SUPPLIED RECORDS Block Start

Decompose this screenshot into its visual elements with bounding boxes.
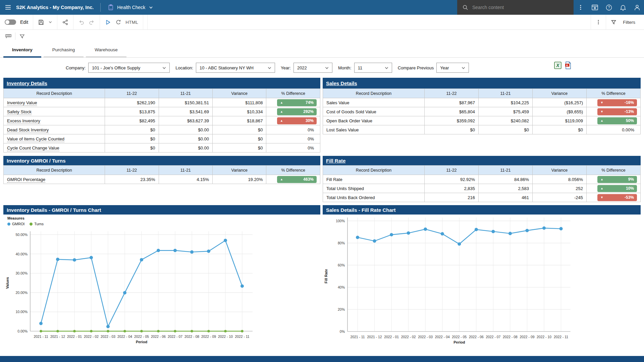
fill-rate-chart: 0%20%40%60%80%100%2021 - 112021 - 122022… [323,215,641,352]
record-label: Cost of Goods Sold Value [326,109,376,114]
chevron-down-icon[interactable] [148,5,154,10]
value-cell: $0 [213,143,266,153]
record-label[interactable]: Dead Stock Inventory [7,127,49,133]
edit-toggle[interactable] [5,19,16,25]
svg-text:2021 - 11: 2021 - 11 [350,335,365,339]
tab-inventory[interactable]: Inventory [3,43,41,58]
page-filter-funnel-icon[interactable] [16,30,28,42]
value-cell: $0.00 [159,143,212,153]
fill-rate-plot: 0%20%40%60%80%100%2021 - 112021 - 122022… [323,215,641,352]
save-options-chevron-icon[interactable] [48,20,52,24]
table-row: GMROI Percentage23.35%4.15%19.20%▲463% [4,175,320,184]
svg-text:Period: Period [453,340,465,344]
column-header: Variance [213,89,266,98]
pct-diff-value: 0.00% [622,127,637,132]
bottom-bar [0,356,644,362]
svg-text:2022 - 06: 2022 - 06 [151,335,166,339]
record-label[interactable]: Inventory Value [7,100,37,106]
svg-text:2022 - 05: 2022 - 05 [134,335,149,339]
help-icon[interactable]: ? [602,0,616,15]
value-cell: $0 [533,125,587,134]
svg-text:2022 - 08: 2022 - 08 [503,335,518,339]
pct-diff-badge: ▲292% [277,108,317,115]
tab-purchasing[interactable]: Purchasing [44,43,84,58]
notifications-bell-icon[interactable] [616,0,630,15]
search-input[interactable]: Search content [457,0,574,15]
chevron-down-icon [325,66,329,70]
value-cell: $75,459 [479,107,533,116]
top-app-bar: S2K Analytics - My Company, Inc. Health … [0,0,644,15]
value-cell: 252 [533,184,587,193]
value-cell: $262,190 [105,98,159,107]
fill-rate-title-link[interactable]: Fill Rate [326,158,345,164]
value-cell: $0 [213,125,266,134]
location-select[interactable]: 10 - ABC Stationery NY WH [196,63,275,73]
html-view-button[interactable]: HTML [125,20,138,25]
record-label: Fill Rate [326,177,342,182]
svg-text:40.00%: 40.00% [15,252,28,256]
table-row: Sales Value$87,967$104,225($16,257)▼-16% [323,98,641,107]
column-header: Variance [213,166,266,175]
table-row: Value of Items Cycle Counted$0$0.00$00% [4,134,320,143]
year-select[interactable]: 2022 [293,63,332,73]
arrow-up-icon: ▲ [280,101,283,104]
month-select[interactable]: 11 [354,63,392,73]
filter-funnel-icon [611,19,616,25]
pct-diff-value: 0% [308,127,317,132]
column-header: 11-21 [479,89,533,98]
prompt-filter-bar: Company: 101 - Joe's Office Supply Locat… [0,58,644,78]
sales-details-title-link[interactable]: Sales Details [326,80,357,86]
hamburger-menu-icon[interactable] [0,0,16,15]
value-cell: $65,804 [425,107,479,116]
share-button[interactable] [62,19,68,25]
redo-button[interactable] [89,19,95,25]
pdf-export-icon[interactable]: A [565,61,572,69]
column-header: 11-22 [105,89,159,98]
column-header: Record Description [4,166,105,175]
svg-text:2022 - 04: 2022 - 04 [117,335,132,339]
value-cell: $0 [105,143,159,153]
excel-export-icon[interactable]: X [554,62,561,69]
record-label[interactable]: Cycle Count Change Value [7,145,59,151]
record-label[interactable]: Safety Stock [7,109,32,115]
data-table-widget-icon[interactable] [3,30,14,42]
filters-button[interactable]: Filters [606,15,644,29]
value-cell: $119,009 [533,116,587,125]
inventory-details-title-link[interactable]: Inventory Details [7,80,47,86]
undo-button[interactable] [78,19,85,25]
toolbar-kebab-icon[interactable] [596,19,601,25]
save-button[interactable] [38,19,44,25]
legend-title: Measures [7,216,44,220]
legend-item-gmroi[interactable]: GMROI [7,222,24,226]
svg-text:20%: 20% [338,307,345,311]
record-label[interactable]: GMROI Percentage [7,177,45,183]
user-account-icon[interactable] [630,0,644,15]
compare-previous-select[interactable]: Year [436,63,469,73]
tools-divider [15,33,15,40]
export-buttons: X A [554,61,572,69]
report-switcher[interactable]: Health Check [107,4,154,11]
run-play-button[interactable] [105,19,111,25]
value-cell: $3,541.69 [159,107,212,116]
value-cell: $111,808 [213,98,266,107]
svg-text:60%: 60% [338,263,345,267]
record-label[interactable]: Excess Inventory [7,118,40,124]
column-header: 11-21 [479,166,533,175]
clipboard-report-icon [107,4,114,11]
value-cell: 23.35% [105,175,159,184]
gmroi-band: Inventory GMROI / Turns [3,156,320,165]
company-select[interactable]: 101 - Joe's Office Supply [88,63,170,73]
tab-warehouse[interactable]: Warehouse [86,43,126,58]
column-header: 11-22 [105,166,159,175]
turns-dot-icon [30,223,33,226]
record-label[interactable]: Value of Items Cycle Counted [7,136,64,142]
fill-rate-chart-title: Sales Details - Fill Rate Chart [326,207,396,213]
preview-window-eye-icon[interactable] [588,0,602,15]
legend-item-turns[interactable]: Turns [30,222,44,226]
value-cell: $0 [213,134,266,143]
svg-text:2022 - 07: 2022 - 07 [486,335,500,339]
report-name[interactable]: Health Check [117,5,145,10]
overflow-kebab-icon[interactable] [574,0,588,15]
refresh-button[interactable] [115,19,121,25]
svg-text:X: X [556,63,560,68]
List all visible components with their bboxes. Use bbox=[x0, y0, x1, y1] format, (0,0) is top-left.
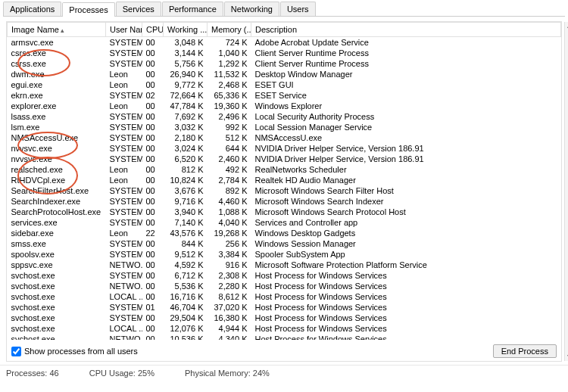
cell-memory: 512 K bbox=[208, 132, 251, 143]
cell-description: Host Process for Windows Services bbox=[251, 281, 561, 291]
cell-description: Client Server Runtime Process bbox=[251, 48, 561, 58]
cell-image-name: realsched.exe bbox=[8, 164, 106, 175]
cell-working-set: 3,024 K bbox=[164, 143, 208, 154]
table-row[interactable]: svchost.exeLOCAL ...0012,076 K4,944 KHos… bbox=[8, 323, 561, 334]
cell-image-name: csrss.exe bbox=[8, 48, 106, 58]
cell-memory: 4,460 K bbox=[208, 196, 251, 207]
table-row[interactable]: svchost.exeLOCAL ...0016,716 K8,612 KHos… bbox=[8, 291, 561, 302]
table-row[interactable]: lsass.exeSYSTEM007,692 K2,496 KLocal Sec… bbox=[8, 111, 561, 122]
cell-image-name: egui.exe bbox=[8, 79, 106, 90]
cell-working-set: 46,704 K bbox=[164, 302, 208, 313]
table-row[interactable]: realsched.exeLeon00812 K492 KRealNetwork… bbox=[8, 164, 561, 175]
table-row[interactable]: lsm.exeSYSTEM003,032 K992 KLocal Session… bbox=[8, 122, 561, 132]
cell-image-name: SearchIndexer.exe bbox=[8, 196, 106, 207]
cell-memory: 256 K bbox=[208, 238, 251, 249]
cell-memory: 37,020 K bbox=[208, 302, 251, 313]
cell-cpu: 00 bbox=[142, 217, 164, 228]
table-row[interactable]: services.exeSYSTEM007,140 K4,040 KServic… bbox=[8, 217, 561, 228]
cell-description: ESET GUI bbox=[251, 79, 561, 90]
table-row[interactable]: SearchProtocolHost.exeSYSTEM003,940 K1,0… bbox=[8, 207, 561, 217]
cell-cpu: 00 bbox=[142, 122, 164, 132]
table-row[interactable]: egui.exeLeon009,772 K2,468 KESET GUI bbox=[8, 79, 561, 90]
status-cpu: CPU Usage: 25% bbox=[89, 369, 154, 378]
cell-memory: 1,088 K bbox=[208, 207, 251, 217]
show-all-users-label[interactable]: Show processes from all users bbox=[11, 347, 138, 356]
column-working-set[interactable]: Working ... bbox=[164, 23, 208, 37]
table-row[interactable]: ekrn.exeSYSTEM0272,664 K65,336 KESET Ser… bbox=[8, 90, 561, 101]
cell-description: Microsoft Windows Search Indexer bbox=[251, 196, 561, 207]
cell-description: Host Process for Windows Services bbox=[251, 302, 561, 313]
cell-memory: 892 K bbox=[208, 185, 251, 196]
table-row[interactable]: csrss.exeSYSTEM003,144 K1,040 KClient Se… bbox=[8, 48, 561, 58]
show-all-users-checkbox[interactable] bbox=[11, 347, 21, 356]
cell-user-name: SYSTEM bbox=[106, 132, 142, 143]
cell-user-name: SYSTEM bbox=[106, 111, 142, 122]
table-row[interactable]: csrss.exeSYSTEM005,756 K1,292 KClient Se… bbox=[8, 58, 561, 69]
table-row[interactable]: dwm.exeLeon0026,940 K11,532 KDesktop Win… bbox=[8, 69, 561, 79]
cell-description: Microsoft Windows Search Filter Host bbox=[251, 185, 561, 196]
cell-user-name: SYSTEM bbox=[106, 270, 142, 281]
cell-description: Desktop Window Manager bbox=[251, 69, 561, 79]
tab-processes[interactable]: Processes bbox=[62, 2, 114, 17]
cell-image-name: svchost.exe bbox=[8, 313, 106, 323]
table-row[interactable]: svchost.exeSYSTEM006,712 K2,308 KHost Pr… bbox=[8, 270, 561, 281]
cell-image-name: NMSAccessU.exe bbox=[8, 132, 106, 143]
tab-networking[interactable]: Networking bbox=[224, 2, 279, 16]
cell-image-name: spoolsv.exe bbox=[8, 249, 106, 260]
cell-cpu: 22 bbox=[142, 228, 164, 238]
cell-description: Services and Controller app bbox=[251, 217, 561, 228]
process-list-scroll[interactable]: Image Name User Name CPU Working ... Mem… bbox=[7, 22, 561, 340]
table-row[interactable]: svchost.exeSYSTEM0146,704 K37,020 KHost … bbox=[8, 302, 561, 313]
tab-applications[interactable]: Applications bbox=[3, 2, 61, 16]
tab-services[interactable]: Services bbox=[116, 2, 161, 16]
cell-memory: 2,308 K bbox=[208, 270, 251, 281]
table-row[interactable]: smss.exeSYSTEM00844 K256 KWindows Sessio… bbox=[8, 238, 561, 249]
cell-user-name: SYSTEM bbox=[106, 122, 142, 132]
table-row[interactable]: SearchIndexer.exeSYSTEM009,716 K4,460 KM… bbox=[8, 196, 561, 207]
cell-description: RealNetworks Scheduler bbox=[251, 164, 561, 175]
column-image-name[interactable]: Image Name bbox=[8, 23, 106, 37]
cell-description: Host Process for Windows Services bbox=[251, 270, 561, 281]
cell-memory: 65,336 K bbox=[208, 90, 251, 101]
cell-working-set: 3,940 K bbox=[164, 207, 208, 217]
table-row[interactable]: svchost.exeNETWO...005,536 K2,280 KHost … bbox=[8, 281, 561, 291]
cell-description: Spooler SubSystem App bbox=[251, 249, 561, 260]
table-row[interactable]: sidebar.exeLeon2243,576 K19,268 KWindows… bbox=[8, 228, 561, 238]
table-row[interactable]: RtHDVCpl.exeLeon0010,824 K2,784 KRealtek… bbox=[8, 175, 561, 185]
cell-user-name: Leon bbox=[106, 164, 142, 175]
column-description[interactable]: Description bbox=[251, 23, 561, 37]
table-row[interactable]: armsvc.exeSYSTEM003,048 K724 KAdobe Acro… bbox=[8, 37, 561, 48]
table-row[interactable]: nvvsvc.exeSYSTEM006,520 K2,460 KNVIDIA D… bbox=[8, 154, 561, 164]
cell-memory: 11,532 K bbox=[208, 69, 251, 79]
status-processes: Processes: 46 bbox=[6, 369, 59, 378]
cell-cpu: 00 bbox=[142, 334, 164, 340]
table-row[interactable]: sppsvc.exeNETWO...004,592 K916 KMicrosof… bbox=[8, 260, 561, 270]
table-row[interactable]: nvvsvc.exeSYSTEM003,024 K644 KNVIDIA Dri… bbox=[8, 143, 561, 154]
end-process-button[interactable]: End Process bbox=[493, 344, 557, 358]
cell-cpu: 00 bbox=[142, 79, 164, 90]
table-row[interactable]: svchost.exeNETWO...0010,536 K4,340 KHost… bbox=[8, 334, 561, 340]
cell-user-name: SYSTEM bbox=[106, 90, 142, 101]
table-row[interactable]: svchost.exeSYSTEM0029,504 K16,380 KHost … bbox=[8, 313, 561, 323]
cell-image-name: sidebar.exe bbox=[8, 228, 106, 238]
cell-image-name: csrss.exe bbox=[8, 58, 106, 69]
cell-description: Realtek HD Audio Manager bbox=[251, 175, 561, 185]
cell-user-name: SYSTEM bbox=[106, 238, 142, 249]
cell-description: Windows Explorer bbox=[251, 101, 561, 111]
cell-memory: 916 K bbox=[208, 260, 251, 270]
cell-cpu: 00 bbox=[142, 143, 164, 154]
cell-user-name: Leon bbox=[106, 228, 142, 238]
table-row[interactable]: SearchFilterHost.exeSYSTEM003,676 K892 K… bbox=[8, 185, 561, 196]
tab-performance[interactable]: Performance bbox=[162, 2, 223, 16]
cell-memory: 2,784 K bbox=[208, 175, 251, 185]
cell-image-name: dwm.exe bbox=[8, 69, 106, 79]
table-row[interactable]: spoolsv.exeSYSTEM009,512 K3,384 KSpooler… bbox=[8, 249, 561, 260]
column-user-name[interactable]: User Name bbox=[106, 23, 142, 37]
tab-users[interactable]: Users bbox=[280, 2, 316, 16]
cell-image-name: svchost.exe bbox=[8, 281, 106, 291]
table-row[interactable]: NMSAccessU.exeSYSTEM002,180 K512 KNMSAcc… bbox=[8, 132, 561, 143]
column-cpu[interactable]: CPU bbox=[142, 23, 164, 37]
column-memory[interactable]: Memory (... bbox=[208, 23, 251, 37]
table-row[interactable]: explorer.exeLeon0047,784 K19,360 KWindow… bbox=[8, 101, 561, 111]
outer-scrollbar[interactable]: ▴ ▾ bbox=[564, 22, 568, 361]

SUPPLIED RECORDS Block End

WHAT YOU ARE ASKED TO DO
Find every line above where the word "chevron" occurs, and copy that line.

OUTPUT OF THE TASK
chevron-down-icon[interactable] [148,5,154,10]
save-options-chevron-icon[interactable] [48,20,52,24]
chevron-down-icon [325,66,329,70]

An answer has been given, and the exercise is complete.